◆ WHAT YOU WILL DO: Only the line containing "Stephan Gast" and the lines after it, through the end of the entries, should be output exactly.

Stored records
Segment Open

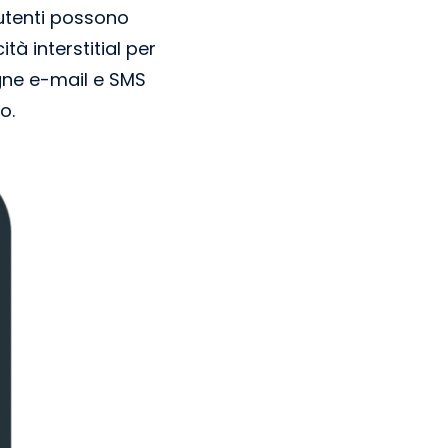
 utenti possono
à interstitial per
gne e-mail e SMS
o.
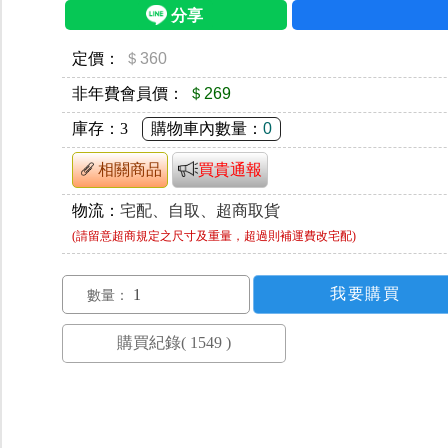
定價：
＄360
非年費會員價：
＄269
庫存：
3
購物車內數量：
0
相關商品
買貴通報
物流：
宅配、自取、超商取貨
(請留意超商規定之尺寸及重量，超過則補運費改宅配)
數量：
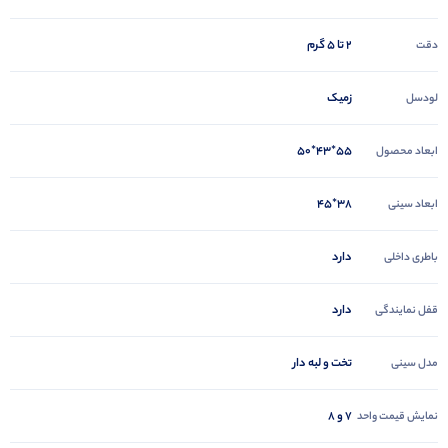
2 تا 5 گرم
دقت
زمیک
لودسل
55*43*50
ابعاد محصول
38*45
ابعاد سینی
دارد
باطری داخلی
دارد
قفل نمایندگی
تخت و لبه دار
مدل سینی
7 و 8
نمایش قیمت واحد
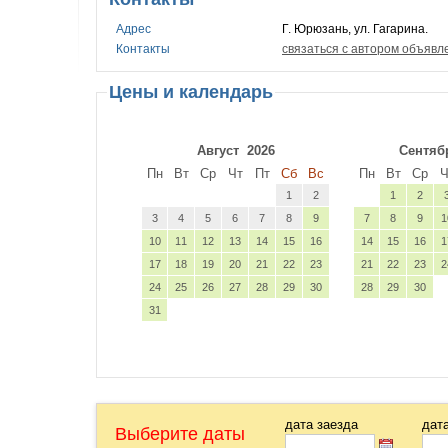
Адрес
Г. Юрюзань, ул. Гагарина.
Контакты
связаться с автором объявл
Цены и календарь
Август
2026
Сентяб
Пн
Вт
Ср
Чт
Пт
Сб
Вс
Пн
Вт
Ср
Ч
1
2
1
2
3
4
5
6
7
8
9
7
8
9
1
10
11
12
13
14
15
16
14
15
16
1
17
18
19
20
21
22
23
21
22
23
2
24
25
26
27
28
29
30
28
29
30
31
дата заезда
дат
Выберите даты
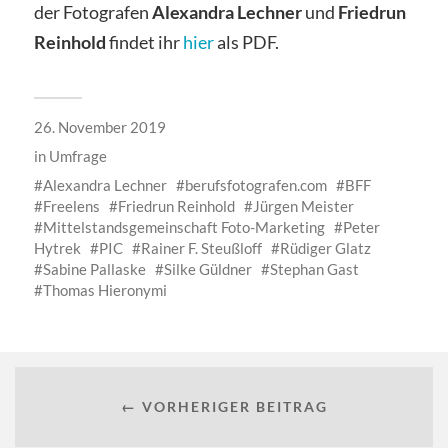
der Fotografen
Alexandra Lechner
und
Friedrun
Reinhold
findet ihr
hier
als PDF.
26. November 2019
in
Umfrage
Alexandra Lechner
berufsfotografen.com
BFF
Freelens
Friedrun Reinhold
Jürgen Meister
Mittelstandsgemeinschaft Foto-Marketing
Peter
Hytrek
PIC
Rainer F. Steußloff
Rüdiger Glatz
Sabine Pallaske
Silke Güldner
Stephan Gast
Thomas Hieronymi
← VORHERIGER BEITRAG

Segment Closed

◆ TASK ANSWER:
Stephan Gast
Thomas Hieronymi
← VORHERIGER BEITRAG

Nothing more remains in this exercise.